Kalidou Koulibaly ha ringraziato l’arbitro Irrrati per aver fermato il gioco nel corso di Lazio-Napoli, a causa dei cori contro la città partenopea e dei “buuu” diretti al difensore franco-senegalese.

“Una vittoria importante! Però stavolta voglio ringraziare tutti per i messaggi di solidarietà che mi sono arrivati. Voglio ringraziare anche i giocatori della Lazio, ma soprattutto l’arbitro Irrati per il suo coraggio. Ringrazio i miei compagni di squadra, la società e i nostri tifosi che sono stati di un grande sostegno contro questi brutti cori! Andiamo avanti e forza Napoli sempre!”, ha scritto su Instagram il difensore del Napoli al termine della gara.

Parole alle quali hanno fatto seguito quelle di Keita, attaccante della Lazio che ha fatto ingresso ieri in campo al posto dell’infortunato Candreva: “Questo gioco è molto di più che nero bianco o verde! Tanta ammirazione per te amico!”, le parole del calciatore biancoceleste su Twitter.

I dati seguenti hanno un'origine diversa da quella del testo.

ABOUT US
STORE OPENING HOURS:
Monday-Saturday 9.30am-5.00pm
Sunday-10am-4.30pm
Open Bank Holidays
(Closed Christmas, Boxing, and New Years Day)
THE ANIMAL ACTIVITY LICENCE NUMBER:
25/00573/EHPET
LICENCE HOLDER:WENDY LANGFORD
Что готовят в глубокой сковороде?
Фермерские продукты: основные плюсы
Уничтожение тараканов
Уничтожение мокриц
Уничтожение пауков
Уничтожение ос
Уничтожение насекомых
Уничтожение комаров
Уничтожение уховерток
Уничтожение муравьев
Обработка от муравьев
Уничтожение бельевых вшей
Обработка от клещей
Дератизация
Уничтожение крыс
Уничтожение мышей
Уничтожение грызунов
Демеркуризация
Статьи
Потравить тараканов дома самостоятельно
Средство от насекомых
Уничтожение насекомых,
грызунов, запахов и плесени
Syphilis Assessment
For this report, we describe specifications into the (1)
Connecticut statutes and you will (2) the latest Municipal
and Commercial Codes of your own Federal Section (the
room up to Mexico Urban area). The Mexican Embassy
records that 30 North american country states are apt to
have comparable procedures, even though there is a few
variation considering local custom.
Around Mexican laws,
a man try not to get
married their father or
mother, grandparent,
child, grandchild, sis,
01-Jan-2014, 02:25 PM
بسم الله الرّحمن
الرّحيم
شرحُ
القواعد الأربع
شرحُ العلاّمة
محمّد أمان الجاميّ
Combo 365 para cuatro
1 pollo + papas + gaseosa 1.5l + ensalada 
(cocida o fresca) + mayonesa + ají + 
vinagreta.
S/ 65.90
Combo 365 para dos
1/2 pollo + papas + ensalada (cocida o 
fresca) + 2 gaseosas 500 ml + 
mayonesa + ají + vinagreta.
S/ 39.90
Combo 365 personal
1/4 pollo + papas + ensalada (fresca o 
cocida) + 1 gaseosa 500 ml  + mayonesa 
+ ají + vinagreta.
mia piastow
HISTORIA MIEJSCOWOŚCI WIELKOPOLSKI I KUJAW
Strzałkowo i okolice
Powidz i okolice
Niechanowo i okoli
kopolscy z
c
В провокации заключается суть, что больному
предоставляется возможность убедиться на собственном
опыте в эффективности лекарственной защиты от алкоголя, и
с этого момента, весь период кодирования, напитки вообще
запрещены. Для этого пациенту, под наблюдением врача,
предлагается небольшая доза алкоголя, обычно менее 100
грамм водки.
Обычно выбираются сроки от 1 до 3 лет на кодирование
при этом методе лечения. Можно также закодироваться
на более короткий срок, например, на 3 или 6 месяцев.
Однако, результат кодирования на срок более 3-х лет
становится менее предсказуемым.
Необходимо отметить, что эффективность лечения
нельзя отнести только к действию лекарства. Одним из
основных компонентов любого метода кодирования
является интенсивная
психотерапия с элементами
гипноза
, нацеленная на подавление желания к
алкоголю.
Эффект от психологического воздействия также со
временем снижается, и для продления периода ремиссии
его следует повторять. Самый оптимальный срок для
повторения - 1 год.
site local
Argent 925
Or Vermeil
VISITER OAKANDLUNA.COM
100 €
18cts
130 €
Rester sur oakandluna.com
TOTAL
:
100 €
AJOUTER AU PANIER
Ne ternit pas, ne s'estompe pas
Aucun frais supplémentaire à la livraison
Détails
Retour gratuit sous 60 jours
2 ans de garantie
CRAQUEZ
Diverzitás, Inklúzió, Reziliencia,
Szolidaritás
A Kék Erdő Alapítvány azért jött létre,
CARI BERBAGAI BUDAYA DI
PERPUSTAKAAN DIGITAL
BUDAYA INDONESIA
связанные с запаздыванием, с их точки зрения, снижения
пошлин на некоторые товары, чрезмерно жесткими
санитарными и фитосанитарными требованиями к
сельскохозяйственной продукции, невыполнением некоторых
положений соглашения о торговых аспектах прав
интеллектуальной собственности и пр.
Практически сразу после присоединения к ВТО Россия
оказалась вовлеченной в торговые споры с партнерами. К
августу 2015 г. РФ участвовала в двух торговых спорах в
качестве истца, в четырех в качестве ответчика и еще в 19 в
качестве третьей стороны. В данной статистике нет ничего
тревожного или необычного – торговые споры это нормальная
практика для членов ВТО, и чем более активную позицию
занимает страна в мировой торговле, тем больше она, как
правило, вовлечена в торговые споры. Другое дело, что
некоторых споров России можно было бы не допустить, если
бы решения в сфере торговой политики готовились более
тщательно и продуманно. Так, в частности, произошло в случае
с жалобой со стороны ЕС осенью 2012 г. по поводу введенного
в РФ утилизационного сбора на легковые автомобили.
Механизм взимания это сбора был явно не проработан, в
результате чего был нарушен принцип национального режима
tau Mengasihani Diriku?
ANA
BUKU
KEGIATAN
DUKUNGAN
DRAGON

Di altro tenore, invece, le parole di Onazi: “I tifosi della Lazio non sono razzisti” e di Pioli: “In uno stadio non possono essere ascoltati del genere, ma ho dei dubbi sull’opportunità di fermare la gara”.

Sul caso è intervenuto anche Maurizio Sarri. “I cori contro Napoli non li ho sentiti, anche perché ormai ci abbiamo fatto l’abitudine. I buuu invece sì. Anche io li ho segnalati al quarto uomo, i cori stavano peraltro influendo sul rendimento di Koulibaly”.